Islam, since its beginning, has been concerning the poor. Even according to the Quran, mentioned that the religious liars are those performing prayers (Salat) but failed to feed the poor and neglect orphans, said in Surah Al-Ma’un . This mission is well understood by Muhammadiyah, one of the largest social-religious organization in Indonesia, as surah Al-Ma’un became the spirit of its establishment.
Muhammadiyah was founded by Ahmad Dahlan in early 20th century in Java (1912), with Islamic Mataram Sultanate (Keraton Mataram) as the background. The setting was quite a challenge for Ahmad Dahlan and Muhammadiyah. Kauman—a region where Muhammadiyah was established—was a region of local headman (penghulu) and courtiers of palace (abdi Keraton). The tradition of feudalism and anti-criticism is a another challenge for Muhammadiyah at the time. Furthermore, the challenge is increasingly complicated by poor and less-educated society.
This problem motivated Ahmad Dahlan—the founder of Muhammadiyah—to reconstruct social behavior, which mostly relied on tradition, to be in accordance with modern and Islamic rules. Among the early movement of Dahlan began with fixing Qiblah direction. Javanese Muslims often performed prayers by facing straight to the West, rather to measure exact direction leading to Ka’bah. In fact, one simple change was effectively drawing controversy for Ulama. Being expelled from the circle of Kauman religious elite is the risk accepted by Dahlan.
People’s lack of education and poverty pushed Dahlan to initiate “Al-Ma’un movement”. This movement has three domains. The first is social-charitable domain: providing meals to those in need. The domain is based on Surah Al-Maun : 1-4 that the religious liars are those who pray (Salat) but failed to feed the poor and neglect orphans. Muslim’s religious piety would be in vain if it is not performed to social piety.
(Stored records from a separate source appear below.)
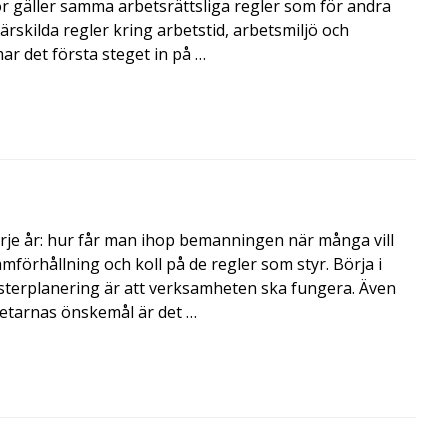
 gäller samma arbetsrättsliga regler som för andra
rskilda regler kring arbetstid, arbetsmiljö och
 det första steget in på …
rje år: hur får man ihop bemanningen när många vill
amförhållning och koll på de regler som styr. Börja i
terplanering är att verksamheten ska fungera. Även
betarnas önskemål är det …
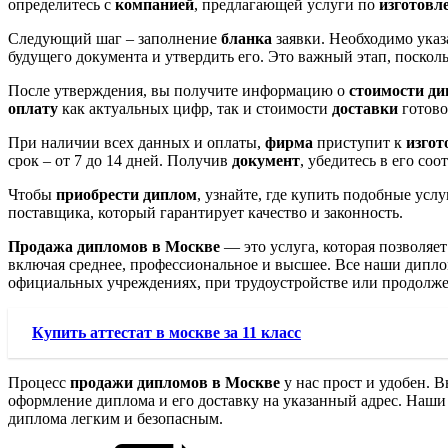
определитесь с
компанией
, предлагающей услуги по
изготовл
Следующий шаг – заполнение
бланка
заявки. Необходимо указ
будущего документа и утвердить его. Это важный этап, поскол
После утверждения, вы получите информацию о
стоимости д
оплату
как актуальных цифр, так и стоимости
доставки
готово
При наличии всех данных и оплаты,
фирма
приступит к
изго
срок – от 7 до 14 дней. Получив
документ
, убедитесь в его со
Чтобы
приобрести диплом
, узнайте, где купить подобные усл
поставщика, который гарантирует качество и законность.
Продажа дипломов в Москве
— это услуга, которая позволяе
включая среднее, профессиональное и высшее. Все наши дипло
официальных учреждениях, при трудоустройстве или продолж
Купить аттестат в москве за 11 класс
Процесс
продажи дипломов в Москве
у нас прост и удобен. 
оформление диплома и его доставку на указанный адрес. Наши 
диплома легким и безопасным.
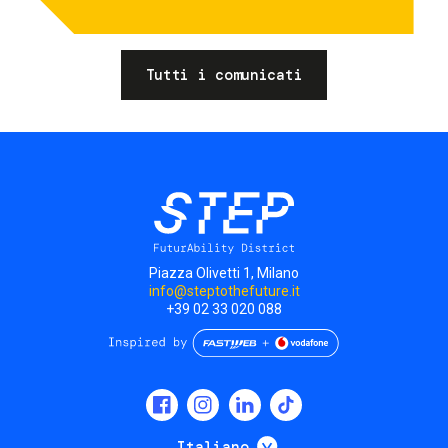
Tutti i comunicati
Piazza Olivetti 1, Milano
info@steptothefuture.it
+39 02 33 020 088
Social
menu
Mostra ulteriori
Italiano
The poor (Miskin), for Ahmad Dahlan, was a category referring to poverty caused by the colonial economic policies putting pribumi (the colonized indigenous society) as the third class group, as the result of the colony and the wealthy greed. Meanwhile, the orphans (Yatim) were understood as the community suppressed by colonial wickedness both in political and cultural rights. The colonial political policies systematically eliminate local societies from the aspiration to unite in movement.
The second is educational domain (schooling/tadarrus) combining religious education and secular education. This domain is important because the colonial restricted information and discriminated education access to be accessed by indigenous people. Censoring books from abroad was also done by the colonial in the immigration gate. And at the same time, sharing an opinion—both written and talk— was strictly under colonial’s surveillance.
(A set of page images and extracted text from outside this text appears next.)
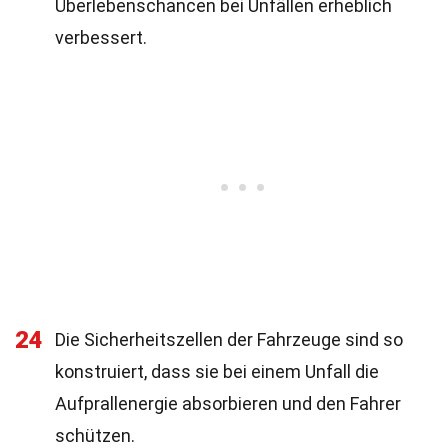
Überlebenschancen bei Unfällen erheblich
verbessert.
24
Die Sicherheitszellen der Fahrzeuge sind so
konstruiert, dass sie bei einem Unfall die
Aufprallenergie absorbieren und den Fahrer
schützen.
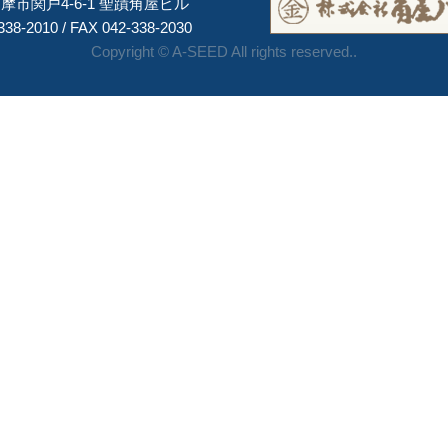
摩市関戸4-6-1 聖蹟角屋ビル
338-2010 / FAX 042-338-2030
Copyright © A-SEED All rights reserved..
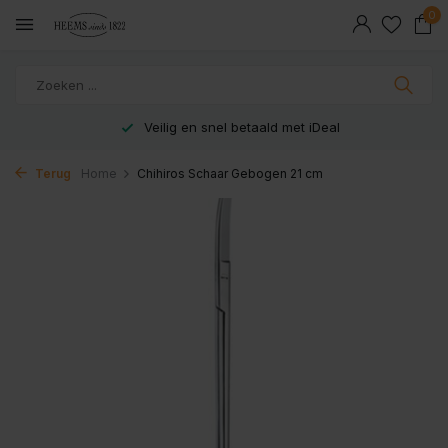
0
Veilig en snel betaald met iDeal
Terug
Home
Chihiros Schaar Gebogen 21 cm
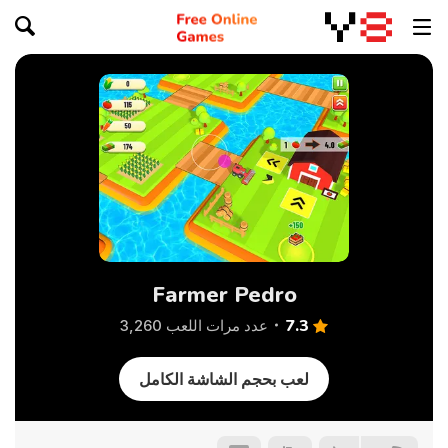
Farmer Pedro
7.3
عدد مرات اللعب 3,260
لعب بحجم الشاشة الكامل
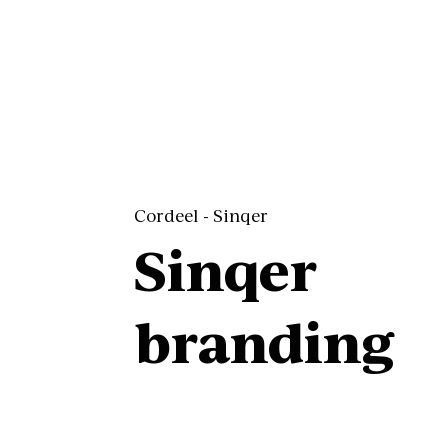
Cordeel - Sinqer
Sinqer
branding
And, the third is social service and healthcare domain to improve the public prosperity. Out of those three domains of Al-Ma’un movement, we are able to witness the result. Nowadays, Muhammadiyah is recognized for having lots of hospitals, schools, universities and philanthropy movements spread across Indonesia.
Ironically, Muhammadiyah charitable development is more and more seduced by materialism and profit oriented, as a part of neo-capitalism. The spirit of Al-Ma’un has changed to elite, materialism-oriented and thus, set aside the early spirit of Al-Ma’un.
Also, Muhammadiyah charitable development doesn’t seem to integrate with other domain. The poors (al-mustadhafin) are unable to access proper education since getting education in Muhammadiyah schools/universities is as expensive as other universities.
The philosophy of “education for all” which represents the basic value of inclusive education is not understood as “open for the public”, including those who are unable to pay the tuition. Besides, poor people are difficult to access medication in Muhammadiyah Hospitals because they have no insurance to pay the health services.
Muhammadiyah effectiveness needs to involve the participation and integration of intellectuals and religious activists to address the poor and oppressed people. It will create a significant concession for people in need (al-mustadhafin) through the new visble social movement.
Al-Ma’un theology has suggested a concept of the sin in social and historical reality, which reflects the absence of compassion in horizontal relationship (between human) and vertical relationship (between human with Allah). According to this theology, such “socio-historical sin” demands a radical liberation and finally, political liberation. Because the structural inequality creating injustice, social and economic gap, represents the core of crime in the world.
To confront the widening gap, discussions focusing on the theology and the social, political, and economic from the Quran are able to provide a stepping stone and goodnews for the poor. Only this way, Muhammadiyah can return to its spirit of Al-Ma’un movement, taking the inspiration of Quran for liberating humanity.